Anyway, the jar is too beautiful to smash.

Monday, October 12, 2009


When you try new things, you learn more about yourself, like that you suck as a DJ. The only way I could have sucked more as a DJ is if I'd woken up at 7:30 a.m. and started blasting Ram Jam's "Black Betty" from a 40-foot tower of speakers. Somebody beat me to that one.

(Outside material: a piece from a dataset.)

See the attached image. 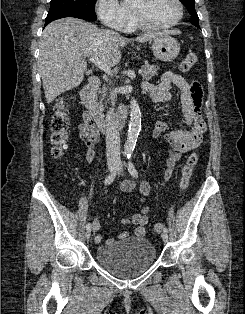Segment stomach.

(As usual, names changed not out of some creepy George Bush homage, but because innocent people may not want to have their real names associated with my fake name in public.) What happened was the Handyman got offered an extra-long set at this sort of um festival thing I go to, a mini-Burning Man, and he asked if anyone wanted to help, and I was all me, me, pick me! Except that my computer skills are barely at a functional level, I'm actually afraid of most technology because I'm sure I'll just break something expensive, and the music I like is kind of like, well, music not many people like.

You'd think I'd have realized this the night before, seeing people dancing in 40 degree weather in their underwear to real DJs. Like DJ Sequoia (whose real name I'll use in case you want to check him out when he plays around town, and you do), who had this whole lineup of cute Princess Sparkle Pony Go-Go Girls crowding the stage to dance to his music. Or while drifting off to sleep as brilliantly deranged mashups created by the Handyman and Handsome Handsome D played into the dawn.

Nope, I went on ahead with it. So it was later in the afternoon that I stood on the stage in front of the Handyman's computer, which has one of those knobs on it instead of an old-school mouse, the thing some people call a nipple but which is known around the Cougar household as a "clit." It was appropriate for that computer, because said knob was bright red. It also began to behave in the elusive manner for which its titular organ is notorious, and I rubbed and clicked away for a while, getting nowhere and eventually freezing the computer, which then began to play the Monsters of Folk song I wasn't even sure I wanted to play in the first place. Again. And someone yelled "You suck!" and I wanted to cry. Except that I was wearing a devil costume with booty shorts and a belt whose buckle was in the shape of red sequined lips, and it's illegal to cry in an outfit like that, and I am a law-abiding woman. DJ Sequoia came up to help, and then the Handyman came back, and then he and Handsome Handsome D started doing more of what they'd been doing the night before, and all the humans and woodland creatures were again happy and playing and dancing, and I grabbed a friend's abandoned hoop and spun my troubles away.

Apart from those few minutes of dead air, it was a lovely weekend, and I can't wait to go again and try something else new. And it was very kind of the real DJs to be so patient with me.

[Exit singing:] "I woke up this morning...and my thumb was gone..."

Photo: Duty-free heliotrope. This is how dumb I am about computers--the blog thingy wouldn't let me put pictures up for a while because I hadn't agreed to terms of service in a while or something like that. I just forgot to click a box.